→ What to produce:
Look in the listing below for the line that has "Esej - korupcia - anglictina", then return it and each following line up to and including the one with "Según reportes de la prensa nacional", exactly and without pictures.

[Data — start]

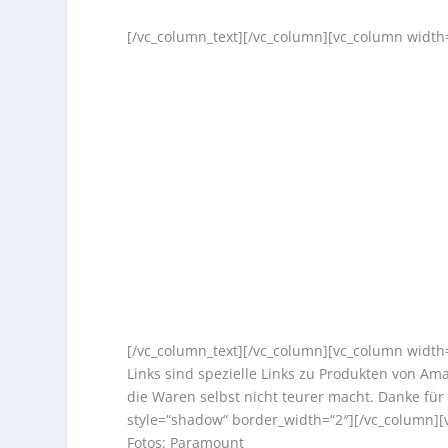
[/vc_column_text][/vc_column][vc_column width=
[/vc_column_text][/vc_column][vc_column width=
Links sind spezielle Links zu Produkten von Am
die Waren selbst nicht teurer macht. Danke für
style=“shadow“ border_width=“2″][/vc_column][
Fotos: Paramount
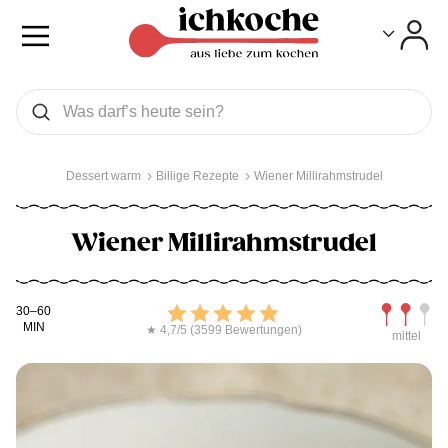
Toggle
Toggle
Was wollen Sie suchen
Suchen
Dessert warm
Billige Rezepte
Wiener Millirahmstrudel
Wiener Millirahmstrudel
Kochdauer
Bewerten
Schwierig
30–60
MIN
★ 4,7/5 (3599 Bewertungen)
mittel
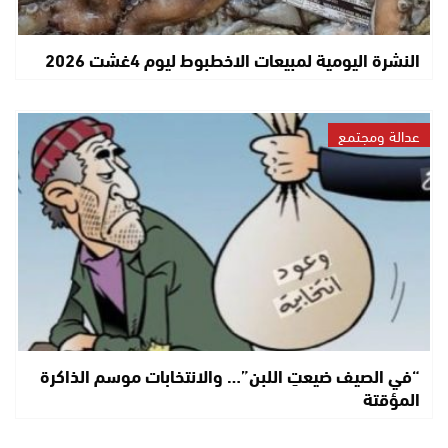
النشرة اليومية لمبيعات الاخطبوط ليوم 4غشت 2026
عدالة ومجتمع
“في الصيف ضيعتِ اللبن”… والانتخابات موسم الذاكرة
المؤقتة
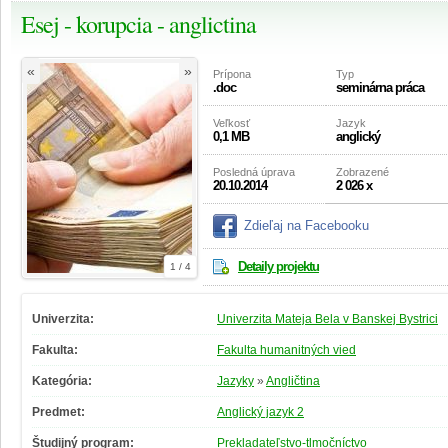
Esej - korupcia - anglictina
«
»
Prípona
Typ
.doc
seminárna práca
Veľkosť
Jazyk
0,1 MB
anglický
Posledná úprava
Zobrazené
20.10.2014
2 026 x
Zdieľaj na Facebooku
Detaily projektu
1 / 4
Univerzita:
Univerzita Mateja Bela v Banskej Bystrici
Fakulta:
Fakulta humanitných vied
Kategória:
Jazyky
»
Angličtina
Predmet:
Anglický jazyk 2
Študijný program:
Prekladateľstvo-tlmočníctvo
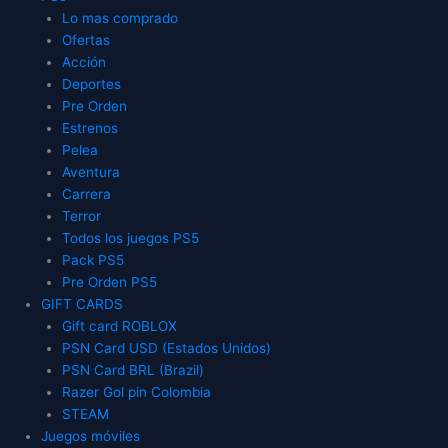
Lo mas comprado
Ofertas
Acción
Deportes
Pre Orden
Estrenos
Pelea
Aventura
Carrera
Terror
Todos los juegos PS5
Pack PS5
Pre Orden PS5
GIFT CARDS
Gift card ROBLOX
PSN Card USD (Estados Unidos)
PSN Card BRL (Brazil)
Razer Gol pin Colombia
STEAM
Juegos móviles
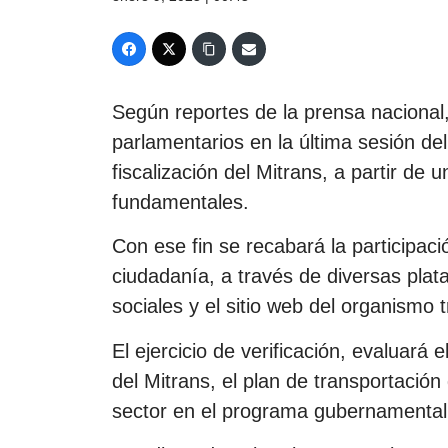
Según reportes de la prensa nacional
parlamentarios en la última sesión de
fiscalización del Mitrans, a partir de
fundamentales.
Con ese fin se recabará la participaci
ciudadanía, a través de diversas plata
sociales y el sitio web del organismo t
El ejercicio de verificación, evaluará
del Mitrans, el plan de transportación
sector en el programa gubernamental 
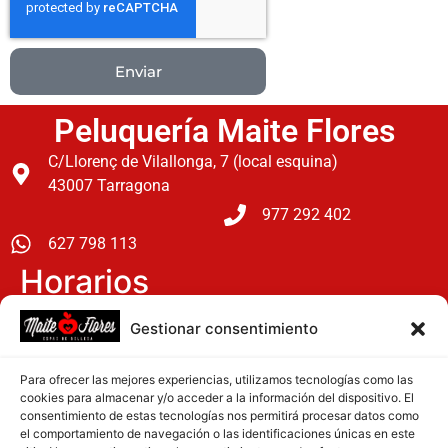
Enviar
Peluquería Maite Flores
C/Llorenç de Vilallonga, 7 (local esquina)
43007 Tarragona
977 292 402
627 798 113
Horarios
Lunes: 15 h a 20 h
Gestionar consentimiento
Martes a Viernes: 9:30 h a 19:30 h
Para ofrecer las mejores experiencias, utilizamos tecnologías como las
Sabados: 9 h a 14 h
cookies para almacenar y/o acceder a la información del dispositivo. El
consentimiento de estas tecnologías nos permitirá procesar datos como
el comportamiento de navegación o las identificaciones únicas en este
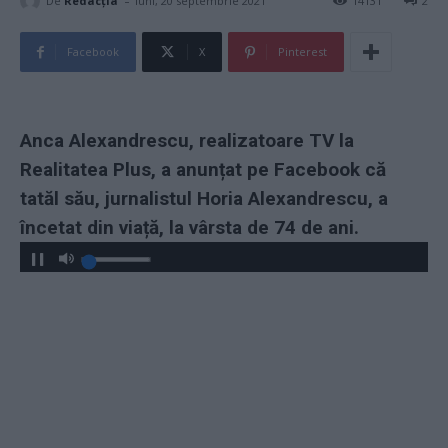
-
De
Redacţia
luni, 20 septembrie 2021
14131
2
Facebook
X
Pinterest
Anca Alexandrescu, realizatoare TV la
Realitatea Plus, a anunțat pe Facebook că
tatăl său, jurnalistul Horia Alexandrescu, a
încetat din viață, la vârsta de 74 de ani.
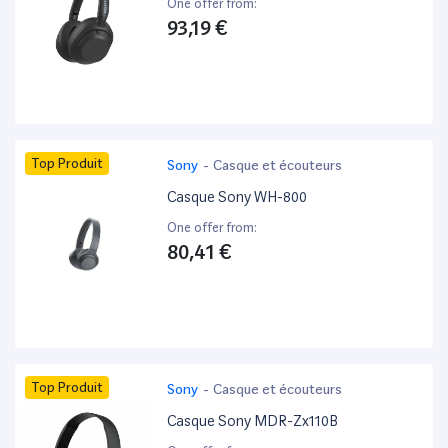
One offer from:
93,19 €
Top Produit
Sony
-
Casque et écouteurs
Casque Sony WH-800
One offer from:
80,41 €
Top Produit
Sony
-
Casque et écouteurs
Casque Sony MDR-Zx110B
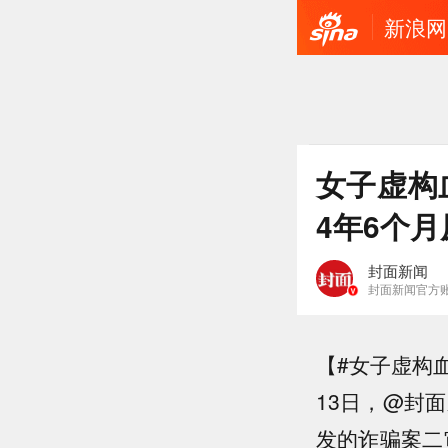
新浪网
女子虚构
4年6个月
封面新闻
封面新闻官方
【#女子虚构血
13日，@封
发的诈骗案二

[Data — finish]

→ Solution for this problem:
Esej - korupcia - anglictina
«
»
Prípona
Typ
.doc
seminárna práca
Veľkosť
Jazyk
0,1 MB
anglický
Posledná úprava
Zobrazené
20.10.2014
2 026 x
Zdieľaj na Facebooku
Detaily projektu
1 / 4
Univerzita:
Univerzita Mateja Bela v Banskej Bystrici
Fakulta:
Fakulta humanitných vied
Kategória:
Jazyky
»
Angličtina
Predmet:
Anglický jazyk 2
Študijný program:
Prekladateľstvo-tlmočníctvo
Lo mas comprado
Ofertas
Acción
Deportes
Pre Orden
Estrenos
Pelea
Aventura
Carrera
Terror
Todos los juegos PS5
Pack PS5
Pre Orden PS5
GIFT CARDS
Gift card ROBLOX
PSN Card USD (Estados Unidos)
PSN Card BRL (Brazil)
Razer Gol pin Colombia
STEAM
Juegos móviles
Según reportes de la prensa nacional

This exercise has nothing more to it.